I've had this with an f1.8 several times before. Take the camera off the lens and cycle it through f1.8/f22 rapidly with the main element downwards. Then after a hundred or so cycles, turn it the other way and repeat. It should work loose. There is a risk that the jam is caused by loose oil and that as a result a drop lands on one of the elements. This may make matters worse, so follow this advice only if you're avoiding the cost of a CLA.

Rob


----------



## Polygon (Jan 22, 2006)

Thanks for the advice, I just tried it out. So far no oil dropped anywhere which would be the good news. But it also still seems that it hasn't solved the problem. When doing it manually it still seems significantly slower then all my other lenses. It's like it snaps in a position shortly after f/1.8 for a fraction of a second (also a second click sound) and then moves to f/22. A comparison shot (1/640s, f/22 straight into a lightbulb) with the 50mm and the kit-lens @ 50mm gave an almost dark shot from the kit and almost all yellowish-white one with the 50mm.
Does anyone know what fixing that problem would approximately cost. It's just that these 50mm f/1.8 lenses aren't exactly the most expensive ones and before I spend 100&#8364; on fixing it I'd prefer to get a new one.


----------



## Rob (Jan 23, 2006)

IMO get a second hand one from a reputable second-hand camera superstore. There should be loads of them out there and you can take it back if there are any problems.

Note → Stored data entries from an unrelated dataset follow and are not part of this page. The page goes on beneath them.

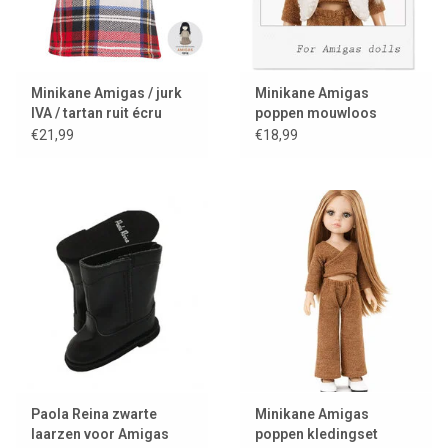
Minikane Amigas / jurk
Minikane Amigas
IVA / tartan ruit écru
poppen mouwloos
vestje van imitatiebont /
€21,99
€18,99
ecru
Paola Reina zwarte
Minikane Amigas
laarzen voor Amigas
poppen kledingset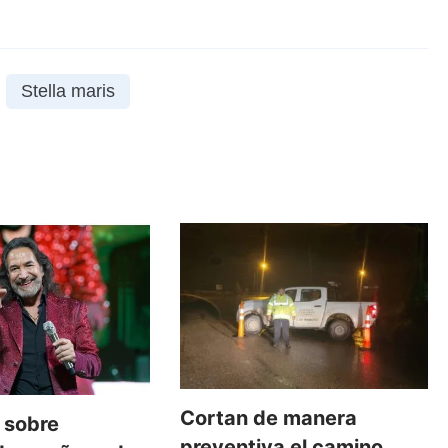
Stella maris
Cortan de manera
 sobre
preventiva el camino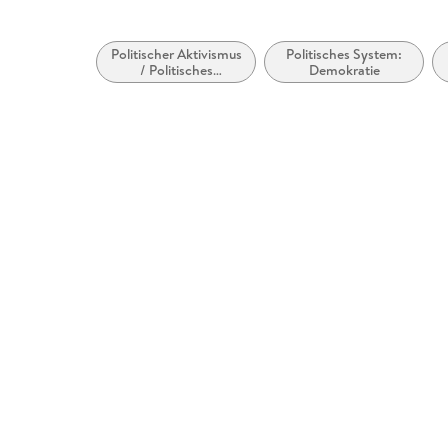
Politischer Aktivismus
Politisches System:
/ Politisches
Demokratie
Engagement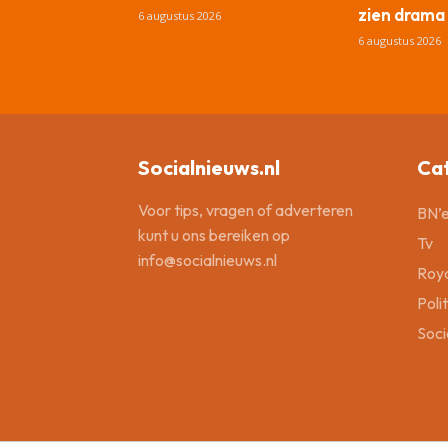
zien drama
6 augustus 2026
6 augustus 2026
Socialnieuws.nl
Ca
Voor tips, vragen of adverteren
BN’e
kunt u ons bereiken op
Tv
info@socialnieuws.nl
Roya
Poli
Soci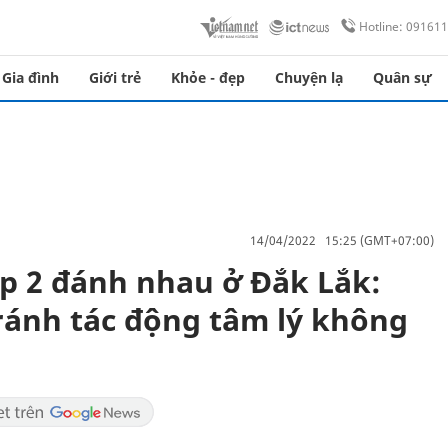
Hotline: 09161
Gia đình
Giới trẻ
Khỏe - đẹp
Chuyện lạ
Quân sự
14/04/2022 15:25 (GMT+07:00)
p 2 đánh nhau ở Đắk Lắk:
tránh tác động tâm lý không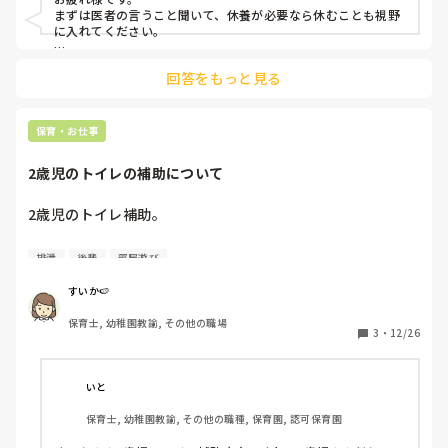
まずは医者の言うこと聞いて、休養が必要なら休むことも視野
に入れてください。

向いている、向いていないはもちろん人によってありますが、
回答をもっと見る
１番大切なのは、子どもと過ごす日々に幸せを感じるかどうか
だと、私は思います。

そりゃあ、キレイ事言えば、「子どもたちのために」なのでし
保育・お仕事
ょうが、それ以前に自分自身が幸せで満たされていて、心身と
もに余裕がなかったら、人に優しくできません。

2歳児のトイレの補助について
他の職員も、子どもだって関係ない。まずはあなた自身が笑顔
でいてほしい。

2歳児のトイレ補助。

そのためにはまずゆっくり休むことが必要だと医者は言ったん
フリーでクラスの手伝いに入る時に、担任から「先生、トイ
じゃないかなー？？

排泄
後輩
部屋遊び
レに子どもたち送るから様子見て」とお願いされるのです
あなたのための人生を、あなたが生きてください！

が、正直一人では人数が多過ぎて子どもたちの様子が全く一
すいか🍉
人ひとり見れません。しかも、立ち便器の男の子もまだあま
偉そうにすみません💦
保育士, 幼稚園教諭, その他の職場
りいなくほぼ全員が個室なので余計に見れません。中にはま
3
・
12/26
だ個別でオムツからパンツに移行途中のトイトレの子もいる
のでじっくりと一対一で付き合ってあげたいのに続々と送ら
れます。しかも、スリッパを放り投げて遊ぶ子や便器に入れ
いと
ようとする子、トイレットペーパーをぐるぐると遊ぶ子それ
保育士, 幼稚園教諭, その他の職種, 保育園, 認可保育園
につられて真似する子等がいます。続々と送るにしても配慮
が必要な子は時間差で送るとか、トイトレ中の子は職員が別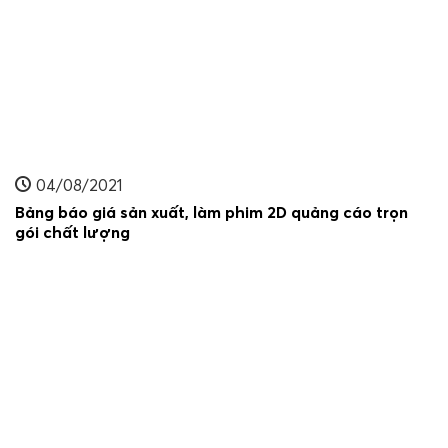
04/08/2021
Bảng báo giá sản xuất, làm phim 2D quảng cáo trọn
gói chất lượng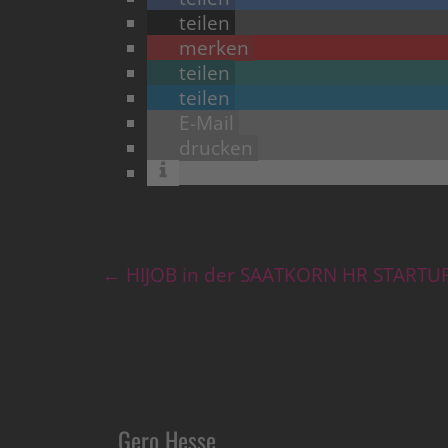
teilen
merken
teilen
teilen
E-Mail
drucken
←
HIJOB in der SAATKORN HR STARTUP
Gero Hesse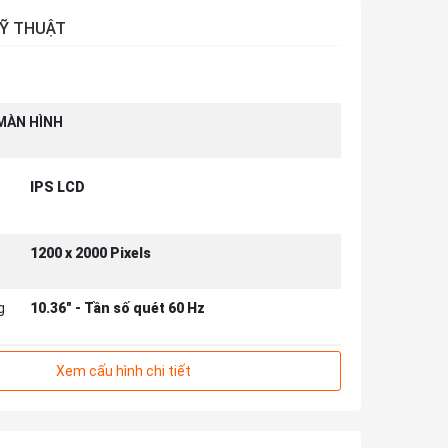
Ỹ THUẬT
MÀN HÌNH
IPS LCD
1200 x 2000 Pixels
g
10.36" - Tần số quét 60 Hz
m
Xem cấu hình chi tiết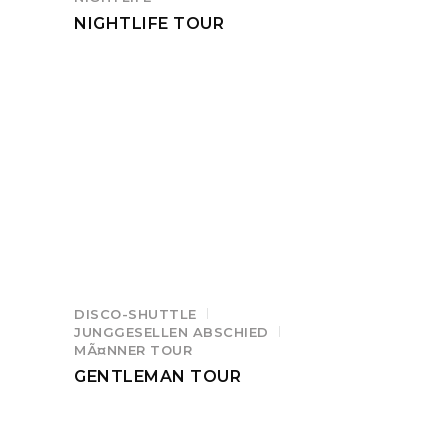
NIGHTLIFE TOUR
DISCO-SHUTTLE
JUNGGESELLEN ABSCHIED
MÃ¤NNER TOUR
GENTLEMAN TOUR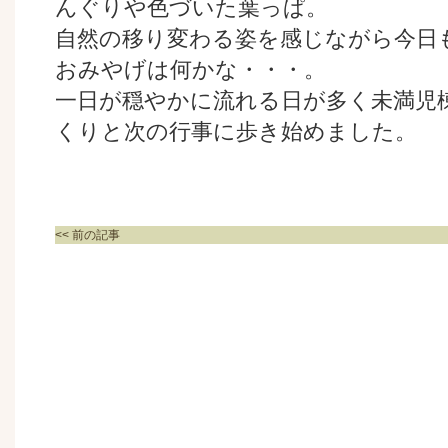
んぐりや色づいた葉っぱ。
自然の移り変わる姿を感じながら今日
おみやげは何かな・・・。
一日が穏やかに流れる日が多く未満児
くりと次の行事に歩き始めました。
<< 前の記事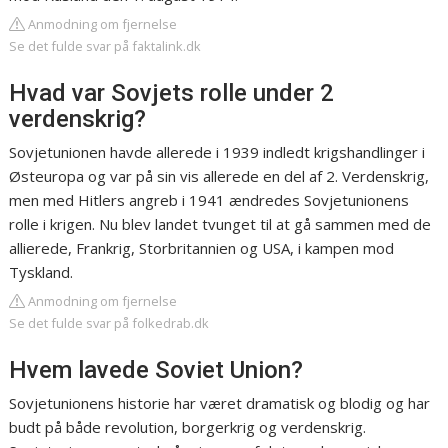
Anmodning om fjernelse
Se det fulde svar på faktalink.dk
Hvad var Sovjets rolle under 2
verdenskrig?
Sovjetunionen havde allerede i 1939 indledt krigshandlinger i
Østeuropa og var på sin vis allerede en del af 2. Verdenskrig,
men med Hitlers angreb i 1941 ændredes Sovjetunionens
rolle i krigen. Nu blev landet tvunget til at gå sammen med de
allierede, Frankrig, Storbritannien og USA, i kampen mod
Tyskland.
Anmodning om fjernelse
Se det fulde svar på folkedrab.dk
Hvem lavede Soviet Union?
Sovjetunionens historie har været dramatisk og blodig og har
budt på både revolution, borgerkrig og verdenskrig.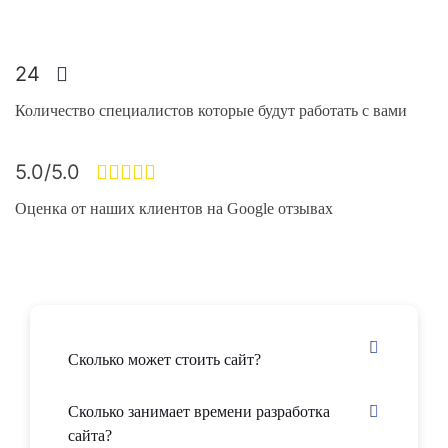
24
Количество специалистов которые будут работать с вами
5.0/5.0
Оценка от наших клиентов на Google отзывах
Сколько может стоить сайт?
Сколько занимает времени разработка
сайта?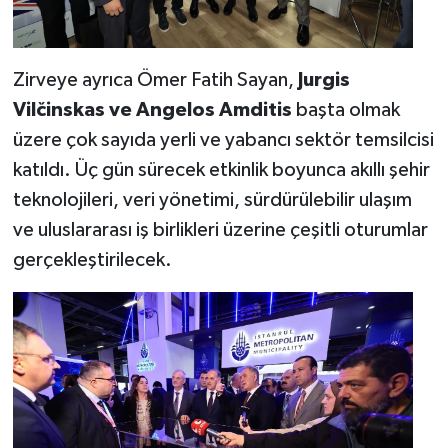
Zirveye ayrıca Ömer Fatih Sayan,
Jurgis
Vilčinskas ve Angelos Amditis
başta olmak
üzere çok sayıda yerli ve yabancı sektör temsilcisi
katıldı. Üç gün sürecek etkinlik boyunca akıllı şehir
teknolojileri, veri yönetimi, sürdürülebilir ulaşım
ve uluslararası iş birlikleri üzerine çeşitli oturumlar
gerçekleştirilecek.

Maybe try and sell the damaged one on eBay with a description - some people buy up that kind of kit.

Rob


----------



## selmerdave (Jan 23, 2006)

I have the same problem with a Nikon 55mm Micro lens, although in my case the aperature seems fixed on wide open.  In this case were talking about a lens that is a little more expensive, would you still suggest just ditching it and buying another?

Dave


----------



## Polygon (Jan 24, 2006)

I'll head over to my camera shop tomorrow and let them check this. Hopefully they can tell me a price to fix it. I'll post it here if so.


----------



## Rob (Jan 24, 2006)

selmerdave said:
			
		

> I have the same problem with a Nikon 55mm Micro lens, although in my case the aperature seems fixed on wide open. In this case were talking about a lens that is a little more expensive, would you still suggest just ditching it and buying another?
> 
> Dave



Get a quote, look at the price of a second-hand one which works and compare!


----------



## Polygon (Jan 25, 2006)

Visited the camera shop today. They said that repairing the aperture would cost approximately 40-45&#8364;. I doubt that that's worth it considering the price for a new one.


----------